By Ashie Osor
Immediate past governor of Cross River State, Senator Liyel Imoke, has lauded the industrialization strides of his successor, Governor Ben Ayade, describing the establishment of the Africa’s first vitaminized rice mill in Ogoja as a phenomenal project.
Imoke who accompanied Governor Ayade to inspect installation of equipment at the rice mill said the automated rice mill would create employment, increase rice production and make Cross River a hub for rice production in the country.
“This is a phenomenal project that speaks volume of the governor’s vision, not just the vision but the timing of a project of this nature,” the former governor said, adding that “it makes economic sense, as it will create employment, increase rice production and make Cross River a hub for rice production in this country.”
While acknowledging the “intellectual money policy,” of Ayade, the former governor said “the secret of such a gigantic project, especially when the state earns the least from the federal allocation, could only be a product of intellectual money,” adding that “I love the location and this can capture all the rice in the central and north, and ideally situated in terms of access to the market.”
Continuing, Imoke said: “A lot of people feel that the Nigerian rice is not as qualitative as it ought to be, but with a mill like this, though I am not an expert but I believe that the quality of rice that will be processed here will beat local standard.”
Applauding Ayade’s commitment to increasing local rice production, Imoke admitted: “To be able to achieve that, you need a processing park that has not just the capacity but the latest technology and what you see here is exactly that. It is a matter of months for this place to become a hub and you have to do the road and car park because of the volume of activity.”
Commenting, Governor Ayade explained that “this is the first vitaminized rice mill in Africa. It is the latest technology and an adoption of the most sophisticated technique, part of which is my own intellectual inputs and design.”

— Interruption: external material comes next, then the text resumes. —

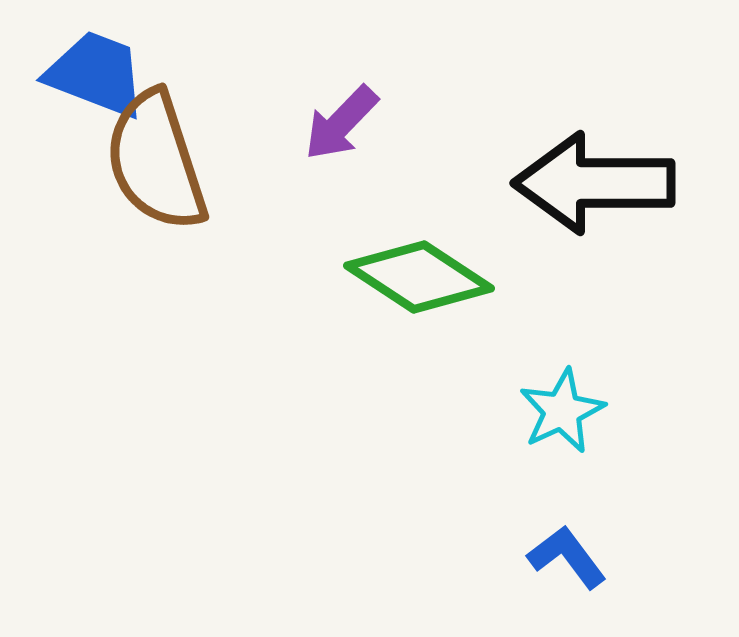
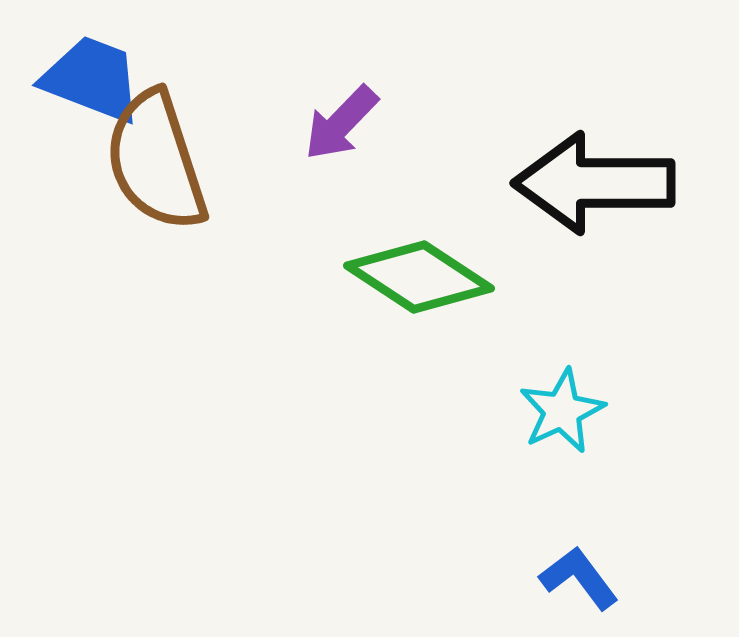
blue trapezoid: moved 4 px left, 5 px down
blue L-shape: moved 12 px right, 21 px down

Acknowledging the foreign expertise that went into setting up the factory, the governor said: “We have a team here from Germany who is working to make the plant run fully on solar, two megawatts of power and two megawatts of battery storage, so, day and night it will run without recourse to diesel.”
Offering further insight on the planned power system, Ayade disclosed that “if you want to run on diesel, it means you will be operating at a loss and that is why the team is here with me from Germany because they have been tested and proven in the industrial park in Calabar, so we want to extend that and have them to do this plant.”
Admitting that the quality, size and consistency of the grains will be fresh and polished, the governor said “very soon, you will see this plant running, when you see our rice you will know it is fresh, this is not like the imported type, so very soon we are going to explode.”